• TASK TO COMPLETE
Search the listing for the word "WILL" and copy every line where it turns up.

• SUPPLIED RECORDS
┄┄┄┄┄┄

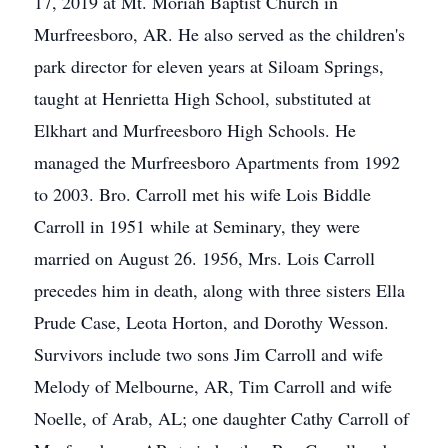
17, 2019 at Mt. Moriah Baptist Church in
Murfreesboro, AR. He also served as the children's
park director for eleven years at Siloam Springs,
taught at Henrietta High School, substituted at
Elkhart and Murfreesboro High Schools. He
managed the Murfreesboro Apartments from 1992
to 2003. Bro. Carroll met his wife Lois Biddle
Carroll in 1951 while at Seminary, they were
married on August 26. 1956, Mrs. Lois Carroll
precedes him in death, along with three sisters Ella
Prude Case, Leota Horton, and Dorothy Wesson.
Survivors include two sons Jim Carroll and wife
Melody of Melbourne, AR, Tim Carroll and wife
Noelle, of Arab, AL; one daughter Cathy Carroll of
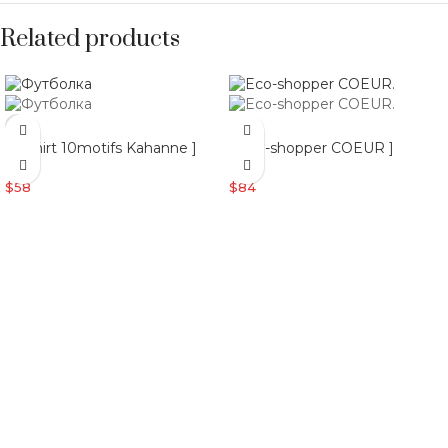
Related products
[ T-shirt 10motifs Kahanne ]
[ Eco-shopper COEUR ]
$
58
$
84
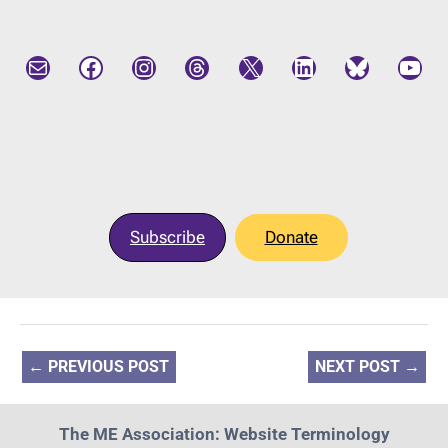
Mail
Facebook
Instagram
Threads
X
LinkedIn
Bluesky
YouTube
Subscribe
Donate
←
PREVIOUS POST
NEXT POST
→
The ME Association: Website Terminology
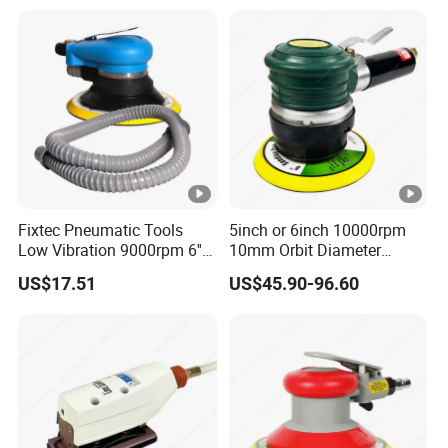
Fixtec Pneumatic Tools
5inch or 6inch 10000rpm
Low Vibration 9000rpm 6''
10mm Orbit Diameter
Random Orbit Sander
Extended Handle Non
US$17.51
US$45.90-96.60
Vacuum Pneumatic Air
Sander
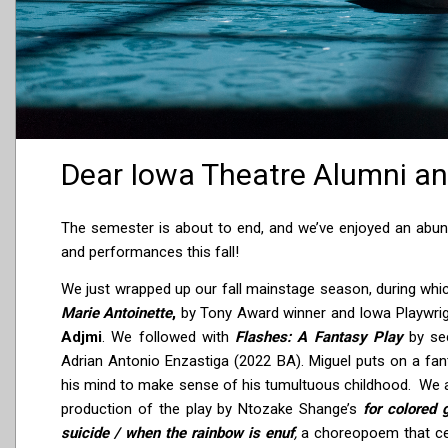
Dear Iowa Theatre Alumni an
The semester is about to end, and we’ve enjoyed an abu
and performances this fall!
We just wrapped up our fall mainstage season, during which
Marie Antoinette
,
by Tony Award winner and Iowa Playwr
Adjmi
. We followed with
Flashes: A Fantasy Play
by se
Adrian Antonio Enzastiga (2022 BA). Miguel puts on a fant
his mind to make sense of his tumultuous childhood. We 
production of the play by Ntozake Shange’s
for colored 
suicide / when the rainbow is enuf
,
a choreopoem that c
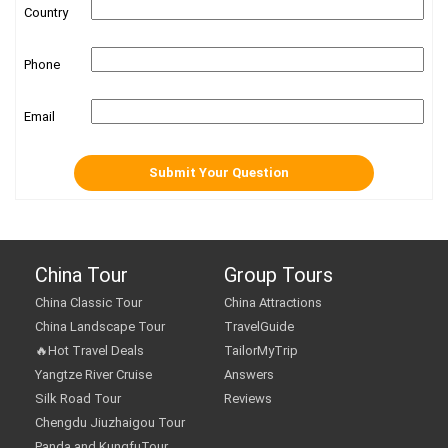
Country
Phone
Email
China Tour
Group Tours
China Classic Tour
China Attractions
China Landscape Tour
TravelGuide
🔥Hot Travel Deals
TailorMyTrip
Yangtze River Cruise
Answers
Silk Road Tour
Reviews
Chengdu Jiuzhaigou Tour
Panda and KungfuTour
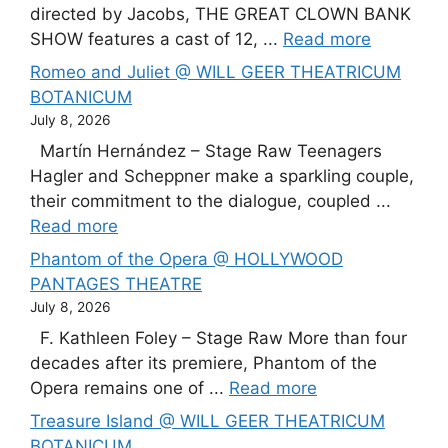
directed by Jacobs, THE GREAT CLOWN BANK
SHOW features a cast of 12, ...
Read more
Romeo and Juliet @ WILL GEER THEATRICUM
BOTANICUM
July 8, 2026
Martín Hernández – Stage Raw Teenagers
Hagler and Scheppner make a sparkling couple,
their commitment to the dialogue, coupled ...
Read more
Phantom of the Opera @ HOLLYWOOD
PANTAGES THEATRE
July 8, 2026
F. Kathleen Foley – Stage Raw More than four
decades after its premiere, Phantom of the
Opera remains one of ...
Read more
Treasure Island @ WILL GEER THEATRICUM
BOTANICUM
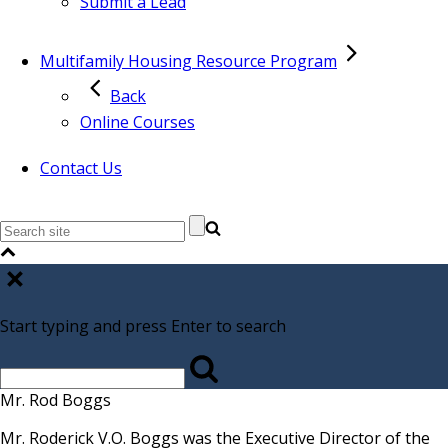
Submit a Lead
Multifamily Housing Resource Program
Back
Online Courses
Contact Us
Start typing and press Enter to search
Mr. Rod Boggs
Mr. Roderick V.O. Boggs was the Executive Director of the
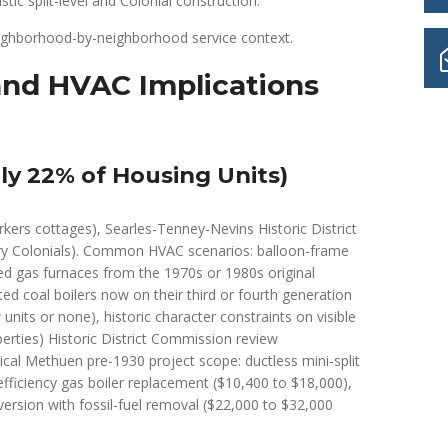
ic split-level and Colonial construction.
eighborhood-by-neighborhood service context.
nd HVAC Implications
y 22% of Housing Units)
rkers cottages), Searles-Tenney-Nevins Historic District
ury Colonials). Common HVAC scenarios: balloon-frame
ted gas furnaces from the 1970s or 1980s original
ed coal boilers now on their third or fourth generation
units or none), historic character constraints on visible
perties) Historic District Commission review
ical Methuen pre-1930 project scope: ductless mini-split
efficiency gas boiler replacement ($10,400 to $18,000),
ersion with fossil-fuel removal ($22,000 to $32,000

┄┄┄┄┄┄

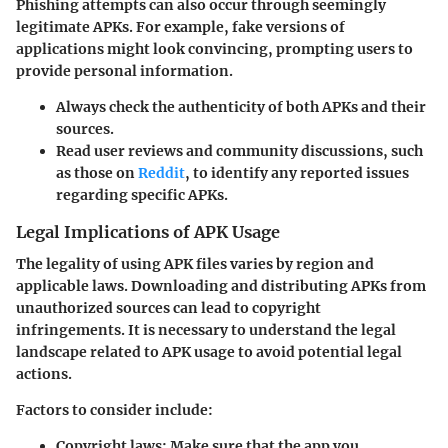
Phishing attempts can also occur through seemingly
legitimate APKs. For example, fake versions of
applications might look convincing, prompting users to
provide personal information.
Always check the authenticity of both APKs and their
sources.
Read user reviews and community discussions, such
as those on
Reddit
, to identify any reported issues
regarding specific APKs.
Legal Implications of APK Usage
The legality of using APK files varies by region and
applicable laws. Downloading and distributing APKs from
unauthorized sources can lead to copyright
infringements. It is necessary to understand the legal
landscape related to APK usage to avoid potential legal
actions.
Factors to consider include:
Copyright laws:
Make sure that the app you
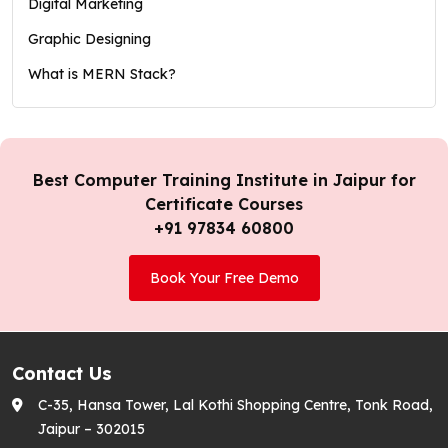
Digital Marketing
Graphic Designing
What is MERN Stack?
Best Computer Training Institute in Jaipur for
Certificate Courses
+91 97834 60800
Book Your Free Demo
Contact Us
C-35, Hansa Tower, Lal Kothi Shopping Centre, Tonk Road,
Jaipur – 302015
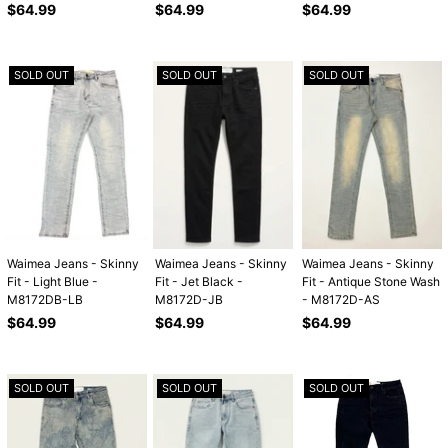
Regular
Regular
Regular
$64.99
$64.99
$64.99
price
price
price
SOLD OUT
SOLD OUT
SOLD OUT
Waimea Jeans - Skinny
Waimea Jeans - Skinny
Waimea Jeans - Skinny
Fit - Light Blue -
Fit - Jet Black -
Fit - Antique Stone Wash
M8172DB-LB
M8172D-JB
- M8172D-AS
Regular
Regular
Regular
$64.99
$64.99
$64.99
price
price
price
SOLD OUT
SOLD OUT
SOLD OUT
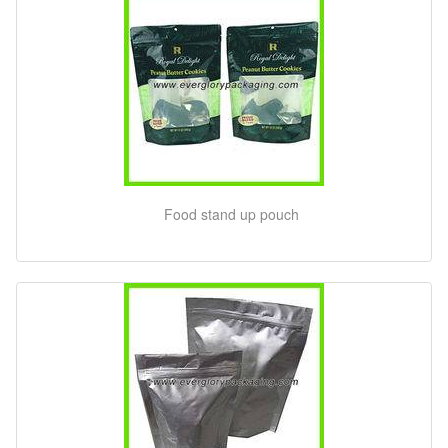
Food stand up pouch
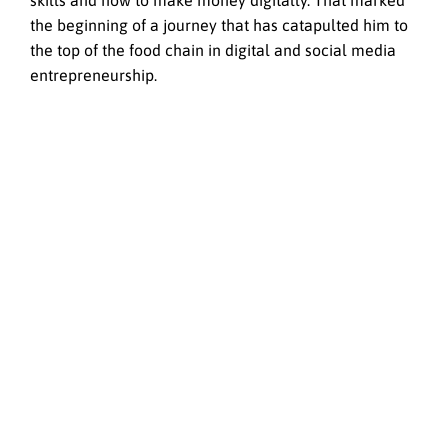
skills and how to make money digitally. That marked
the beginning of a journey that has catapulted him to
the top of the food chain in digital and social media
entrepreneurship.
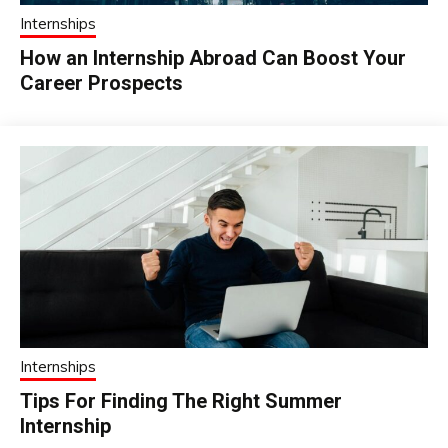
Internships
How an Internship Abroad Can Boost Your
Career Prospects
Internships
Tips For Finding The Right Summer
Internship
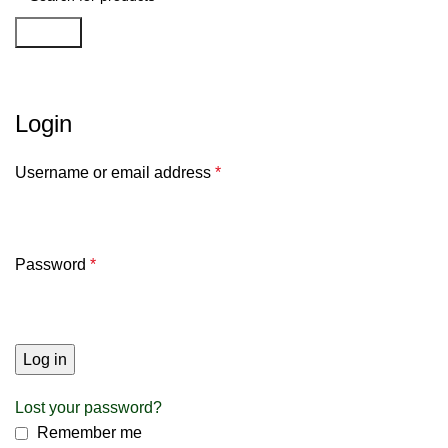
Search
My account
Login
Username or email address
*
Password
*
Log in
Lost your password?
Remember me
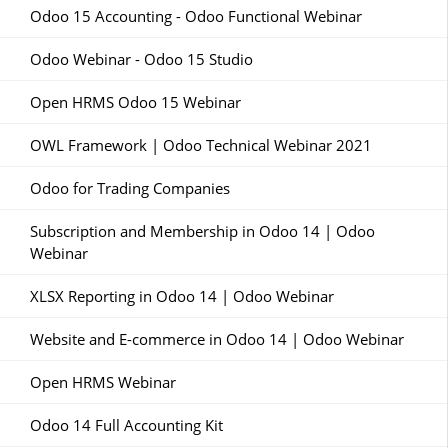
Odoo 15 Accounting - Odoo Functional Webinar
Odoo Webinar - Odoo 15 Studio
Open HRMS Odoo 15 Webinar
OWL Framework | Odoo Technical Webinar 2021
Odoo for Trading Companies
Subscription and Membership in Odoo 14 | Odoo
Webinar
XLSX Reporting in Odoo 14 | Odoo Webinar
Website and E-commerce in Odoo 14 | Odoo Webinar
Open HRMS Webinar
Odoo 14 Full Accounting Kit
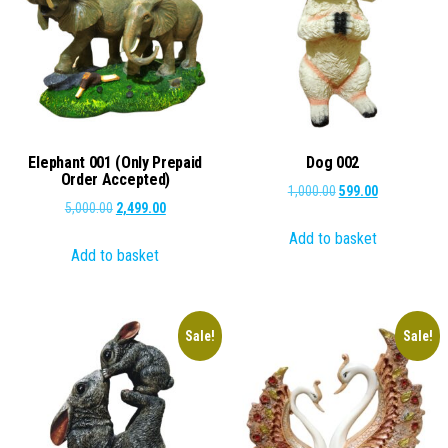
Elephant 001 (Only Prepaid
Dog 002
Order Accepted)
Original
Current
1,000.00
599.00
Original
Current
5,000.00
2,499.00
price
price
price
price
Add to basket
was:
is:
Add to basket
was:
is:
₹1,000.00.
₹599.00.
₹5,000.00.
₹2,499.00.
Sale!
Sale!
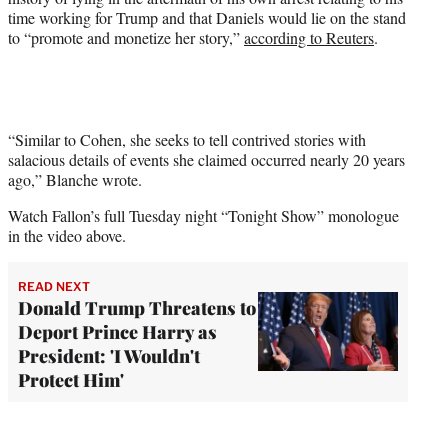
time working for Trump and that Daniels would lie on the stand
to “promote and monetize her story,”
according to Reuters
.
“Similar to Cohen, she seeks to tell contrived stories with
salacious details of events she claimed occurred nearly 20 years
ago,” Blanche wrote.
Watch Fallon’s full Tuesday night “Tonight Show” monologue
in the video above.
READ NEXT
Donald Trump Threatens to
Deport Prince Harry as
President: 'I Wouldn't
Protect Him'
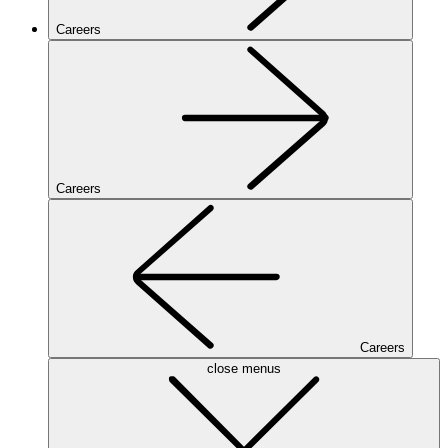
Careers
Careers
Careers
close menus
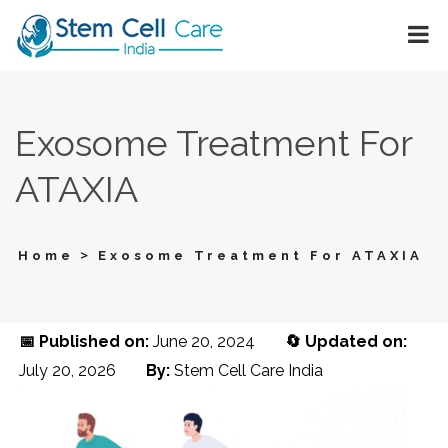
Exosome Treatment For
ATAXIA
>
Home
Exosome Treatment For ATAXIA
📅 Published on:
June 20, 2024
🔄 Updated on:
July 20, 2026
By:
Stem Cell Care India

┄┄┄┄┄┄

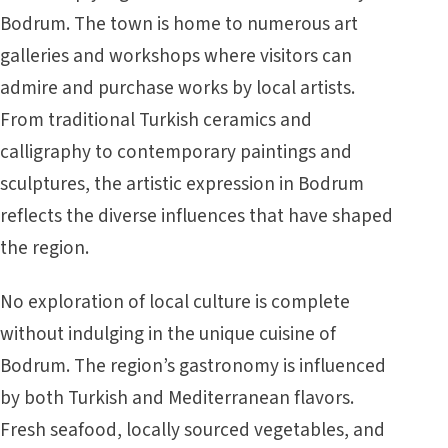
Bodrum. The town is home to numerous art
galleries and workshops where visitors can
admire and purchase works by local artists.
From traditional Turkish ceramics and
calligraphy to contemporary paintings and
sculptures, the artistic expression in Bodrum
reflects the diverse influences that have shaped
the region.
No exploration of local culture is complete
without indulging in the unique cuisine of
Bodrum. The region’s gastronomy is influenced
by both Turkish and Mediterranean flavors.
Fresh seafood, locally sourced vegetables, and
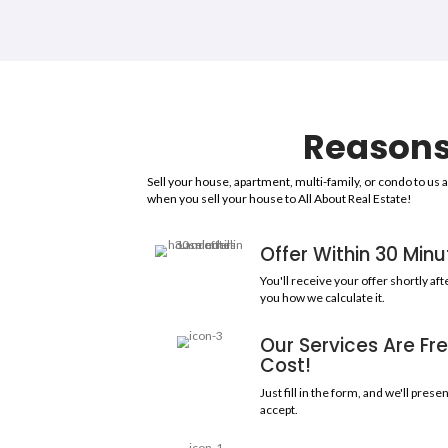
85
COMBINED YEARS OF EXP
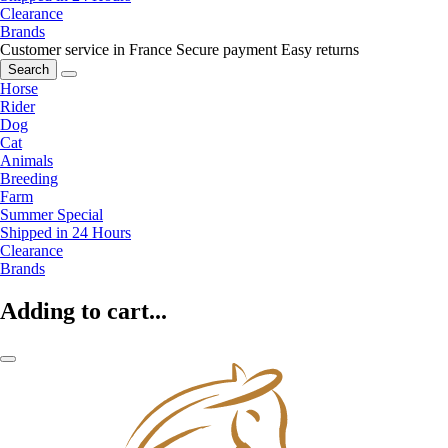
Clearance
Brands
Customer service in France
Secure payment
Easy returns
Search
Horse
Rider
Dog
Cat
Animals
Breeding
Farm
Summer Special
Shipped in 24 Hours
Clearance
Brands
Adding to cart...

┄┄┄┄┄┄

• THE COMPLETED TASK
Romeo and Juliet @ WILL GEER THEATRICUM
Treasure Island @ WILL GEER THEATRICUM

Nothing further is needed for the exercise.